Ma tante Alice décida de monter à Paris pour voir l’exposition universelle. Elle prit le chemin de fer qui l’amena à Paris, à la gare d’Orsay. Là, elle prit un fiacre qui l’emmena au Champs de Mars. Elle fut littéralement horrifiée par la grande tour dont l’arche servait d’entrée à l’exposition. Jusqu’à la fin de sa vie, elle appela monsieur Eiffel « l’ingénieux » avec un total mépris. En revanche, elle fut séduite par les toilettes des Parisiennes qu’elle trouva exquises. Même à Bordeaux, on ne faisait rien de pareil. Une dame dont la mise l’enchanta particulièrement la renseigna, lui indiquant son tailleur, Maître Raboliot, au 11 de la rue du Général Instin, parce qu’elle était de province. Ma tante décida d’aller visiter ce tailleur après avoir fait le tour de l’exposition universelle.

QuelqueS jours plus tard, un cab déposa Ma tante Alice sur la petite place du Général Instin, au pied de la statue du général, statue de fer faite du fer des canons de la bataille de Sébastopol, devant le bout de la rue du même nom. Ma tante posa le fer de sa canne et entreprit de déplacer sa masse imposante. En effet, à cette époque, la rue était déjà interdite aux véhicules à chevaux. S’appuyant sur sa canne, un face-à-main à la main gauche, elle parcourut la rue. Elle longea les différentes boutiques jusqu’à se trouver devant l’établi « Vaucanson et fils, fabricant d’automates ». En face se trouvait une échoppe à la façade faite d’une verrière à petits carreaux, portant une pancarte de fer forgé sur laquelle était inscrit :

Vincent Maistre-Raboliot
Tailleur pour dame

La tante Alice poussa la porte de l’échoppe et entra.

Benoît



Je me souviens d’une personne qui a beaucoup compté dans mon enfance.
Cette personne m’envoyait de longues lettres écrites à l’encre verte. Elle me les envoyait du Croisic, ville de villégiature où elle se rendait régulièrement.
Je me souviens également de cette invitation au festival de Cannes où nous avons monté les marches du Palais, mon frère et moi.
Elle était très connue sur la Côte d’Azur et a tourné dans un film de Jean-Luc Godard, Pierrot le Fou, où elle incarnait la princesse Aïcha.
Cette personne c’était ma grand-mère la comtesse de Magny.

Marie



La Nonna avait un accoutrement bizarre renommé dans le lustre. Une robe de strass et de paillettes qui donnaient du relief à son vêtement, mélangeait la Tunisie des origines à ce qui était essentiel.
Nonna portait Fouta y Blousa qui rassemblaient une espèce de haut ceint de paillettes en organdis brillants donnant un illustre panache.
Pour le bas, elle portait un pantalon ample à la mode arabe ouvrant le bal de l’échancrure dont la terminaison resserrait ce saroual d’antan pour une auréole d’antiquité.
Et le vêtement arborait des vêtures matrimordiales.
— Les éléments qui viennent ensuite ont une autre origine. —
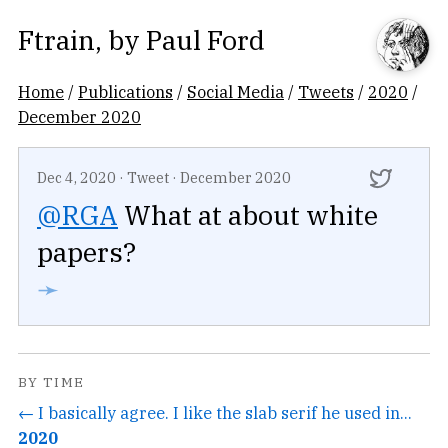
Ftrain
, by
Paul Ford
Home
/
Publications
/
Social Media
/
Tweets
/
2020
/
December 2020
Dec 4, 2020
·
Tweet
·
December 2020
@RGA
What at about white
papers?
➛
BY TIME
← I basically agree. I like the slab serif he used in...
2020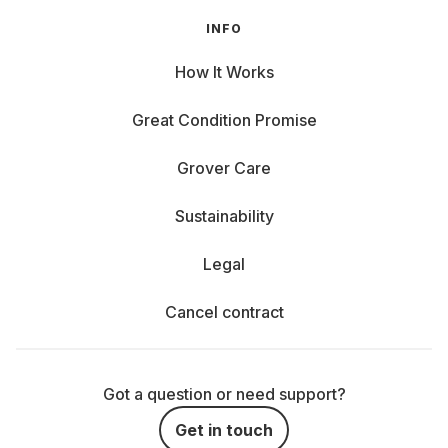
INFO
How It Works
Great Condition Promise
Grover Care
Sustainability
Legal
Cancel contract
Got a question or need support?
Get in touch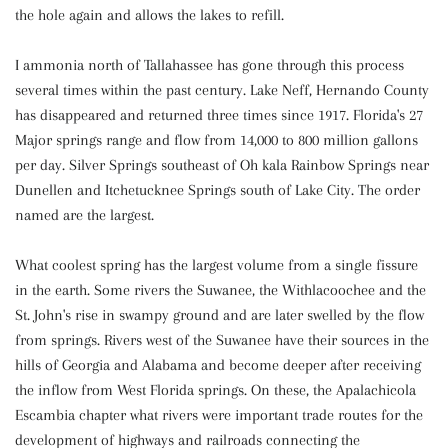
the hole again and allows the lakes to refill.
I ammonia north of Tallahassee has gone through this process
several times within the past century. Lake Neff, Hernando County
has disappeared and returned three times since 1917. Florida's 27
Major springs range and flow from 14,000 to 800 million gallons
per day. Silver Springs southeast of Oh kala Rainbow Springs near
Dunellen and Itchetucknee Springs south of Lake City. The order
named are the largest.
What coolest spring has the largest volume from a single fissure
in the earth. Some rivers the Suwanee, the Withlacoochee and the
St. John's rise in swampy ground and are later swelled by the flow
from springs. Rivers west of the Suwanee have their sources in the
hills of Georgia and Alabama and become deeper after receiving
the inflow from West Florida springs. On these, the Apalachicola
Escambia chapter what rivers were important trade routes for the
development of highways and railroads connecting the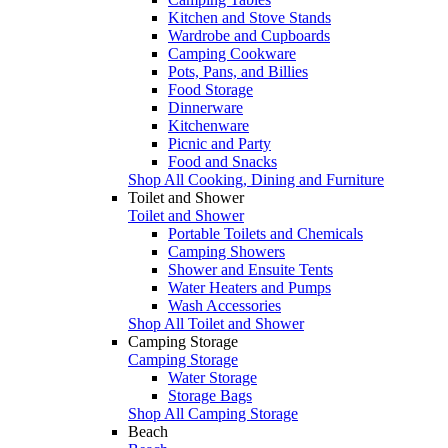
Kitchen and Stove Stands
Wardrobe and Cupboards
Camping Cookware
Pots, Pans, and Billies
Food Storage
Dinnerware
Kitchenware
Picnic and Party
Food and Snacks
Shop All Cooking, Dining and Furniture
Toilet and Shower
Toilet and Shower
Portable Toilets and Chemicals
Camping Showers
Shower and Ensuite Tents
Water Heaters and Pumps
Wash Accessories
Shop All Toilet and Shower
Camping Storage
Camping Storage
Water Storage
Storage Bags
Shop All Camping Storage
Beach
Lorsque David voulut prendre femme, c’est à elle que dévolut la sélection de la mariée.
La future épousée, alors jeune, ne parut guère pertinente en se présentant à la Nonna Daïa.
Lorsque la future femme de David se pointa, c’est avec un rejet qu’elle fut accueillie parce que Nonna parlait un judéo-arabe qui déchirait les moindres petites phrases en français.
En sentant que David lui volait ses priorités, elle discriminait le choix de ce fils jusqu’à le bannir de son affection. Nonna, dans un esprit infidèle à l’abnégation et chargé de rancœur, ne put cependant infléchir la détermination du mariage pour celle qui deviendra légitimement sa futur belle-fille.
Cela ne pouvait l’arranger mais elle dut s’y conformer.

C’est ainsi que, dans la chambre des épousailles, une fois le lien scellé, trônait la photo de sa présence puissante et obsédante.
Elle rassemblait la viscosité, le passéisme, l’horrible mégère qui semblait ne pas vouloir partager son fils avec une femme.
Mais en apparence seulement, s’il est vrai que cette exotique ramassait le privilège d’être aux origines la mère de chacun.

La Nonna Daïa approchait le centenaire et privilégiait l’ancien.